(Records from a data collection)
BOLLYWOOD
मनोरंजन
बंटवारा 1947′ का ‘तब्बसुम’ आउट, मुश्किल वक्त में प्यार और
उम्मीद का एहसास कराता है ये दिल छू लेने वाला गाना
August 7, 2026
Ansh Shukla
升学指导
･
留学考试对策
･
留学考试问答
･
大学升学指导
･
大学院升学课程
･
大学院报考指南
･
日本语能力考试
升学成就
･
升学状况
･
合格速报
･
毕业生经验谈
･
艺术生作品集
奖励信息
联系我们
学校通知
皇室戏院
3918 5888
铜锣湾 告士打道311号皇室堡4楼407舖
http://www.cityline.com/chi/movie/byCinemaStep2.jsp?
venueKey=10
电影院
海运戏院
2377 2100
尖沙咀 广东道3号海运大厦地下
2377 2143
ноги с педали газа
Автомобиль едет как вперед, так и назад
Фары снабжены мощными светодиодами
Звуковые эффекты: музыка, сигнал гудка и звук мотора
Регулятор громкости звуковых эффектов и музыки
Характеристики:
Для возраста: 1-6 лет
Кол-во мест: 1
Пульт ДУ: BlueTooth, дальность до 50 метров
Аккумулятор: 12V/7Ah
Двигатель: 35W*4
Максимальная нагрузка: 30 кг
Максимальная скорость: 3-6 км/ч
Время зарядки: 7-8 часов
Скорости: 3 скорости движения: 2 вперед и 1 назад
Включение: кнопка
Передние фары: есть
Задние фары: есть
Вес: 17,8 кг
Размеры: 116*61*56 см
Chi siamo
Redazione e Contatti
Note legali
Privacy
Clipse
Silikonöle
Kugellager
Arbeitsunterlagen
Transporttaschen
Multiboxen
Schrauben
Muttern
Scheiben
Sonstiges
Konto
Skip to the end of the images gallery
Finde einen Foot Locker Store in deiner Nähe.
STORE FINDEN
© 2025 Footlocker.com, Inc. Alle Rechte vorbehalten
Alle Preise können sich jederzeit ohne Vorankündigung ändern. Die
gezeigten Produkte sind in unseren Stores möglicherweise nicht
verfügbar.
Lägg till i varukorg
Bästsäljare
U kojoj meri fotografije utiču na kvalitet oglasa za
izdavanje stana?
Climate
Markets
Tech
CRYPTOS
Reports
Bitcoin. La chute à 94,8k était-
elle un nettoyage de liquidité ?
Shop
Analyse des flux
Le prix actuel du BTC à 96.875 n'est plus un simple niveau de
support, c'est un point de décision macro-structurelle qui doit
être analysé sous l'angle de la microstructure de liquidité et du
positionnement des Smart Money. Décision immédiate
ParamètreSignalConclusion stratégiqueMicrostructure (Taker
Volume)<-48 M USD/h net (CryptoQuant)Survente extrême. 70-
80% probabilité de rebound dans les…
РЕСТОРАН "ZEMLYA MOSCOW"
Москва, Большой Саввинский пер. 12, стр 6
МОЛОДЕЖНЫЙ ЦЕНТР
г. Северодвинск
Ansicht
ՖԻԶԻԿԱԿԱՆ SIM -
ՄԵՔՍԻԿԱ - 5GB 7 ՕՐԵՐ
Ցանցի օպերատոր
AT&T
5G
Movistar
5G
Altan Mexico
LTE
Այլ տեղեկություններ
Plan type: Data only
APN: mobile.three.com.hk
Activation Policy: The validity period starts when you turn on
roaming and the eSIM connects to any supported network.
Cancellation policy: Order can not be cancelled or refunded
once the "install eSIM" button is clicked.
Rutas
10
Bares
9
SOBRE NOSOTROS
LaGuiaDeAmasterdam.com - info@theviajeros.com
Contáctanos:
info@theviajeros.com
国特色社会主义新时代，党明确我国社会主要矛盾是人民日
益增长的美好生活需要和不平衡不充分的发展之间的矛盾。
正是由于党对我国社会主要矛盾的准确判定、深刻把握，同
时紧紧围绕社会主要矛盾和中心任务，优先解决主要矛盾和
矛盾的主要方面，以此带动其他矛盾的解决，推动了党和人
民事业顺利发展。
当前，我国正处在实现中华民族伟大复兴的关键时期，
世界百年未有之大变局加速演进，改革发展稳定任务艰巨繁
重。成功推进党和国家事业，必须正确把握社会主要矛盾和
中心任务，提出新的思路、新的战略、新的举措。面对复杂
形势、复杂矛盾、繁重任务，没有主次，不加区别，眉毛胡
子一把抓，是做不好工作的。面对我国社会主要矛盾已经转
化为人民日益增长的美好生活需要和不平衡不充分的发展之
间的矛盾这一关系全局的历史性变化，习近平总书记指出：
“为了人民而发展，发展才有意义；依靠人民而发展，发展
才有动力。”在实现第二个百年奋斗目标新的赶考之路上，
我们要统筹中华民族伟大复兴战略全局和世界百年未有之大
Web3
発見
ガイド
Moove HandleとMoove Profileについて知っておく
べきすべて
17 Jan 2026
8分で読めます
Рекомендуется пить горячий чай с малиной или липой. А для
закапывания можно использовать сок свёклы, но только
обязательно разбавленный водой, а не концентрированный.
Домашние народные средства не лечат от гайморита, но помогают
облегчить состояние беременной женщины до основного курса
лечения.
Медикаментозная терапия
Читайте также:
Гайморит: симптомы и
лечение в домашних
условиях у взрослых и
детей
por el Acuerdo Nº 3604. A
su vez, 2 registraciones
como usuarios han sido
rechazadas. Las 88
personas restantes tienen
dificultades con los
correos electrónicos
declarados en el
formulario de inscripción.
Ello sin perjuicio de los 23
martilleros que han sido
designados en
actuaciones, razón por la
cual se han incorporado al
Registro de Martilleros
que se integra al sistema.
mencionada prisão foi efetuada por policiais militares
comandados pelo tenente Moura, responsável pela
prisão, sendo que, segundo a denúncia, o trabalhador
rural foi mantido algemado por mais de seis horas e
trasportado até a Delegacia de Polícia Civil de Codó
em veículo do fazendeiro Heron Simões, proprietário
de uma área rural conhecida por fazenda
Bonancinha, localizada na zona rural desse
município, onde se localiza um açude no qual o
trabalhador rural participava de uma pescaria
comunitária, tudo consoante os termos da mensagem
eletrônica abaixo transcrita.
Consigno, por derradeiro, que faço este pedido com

** Problem **
Give only the number of lines in the records that contain the string "info".

** Output of the task **
2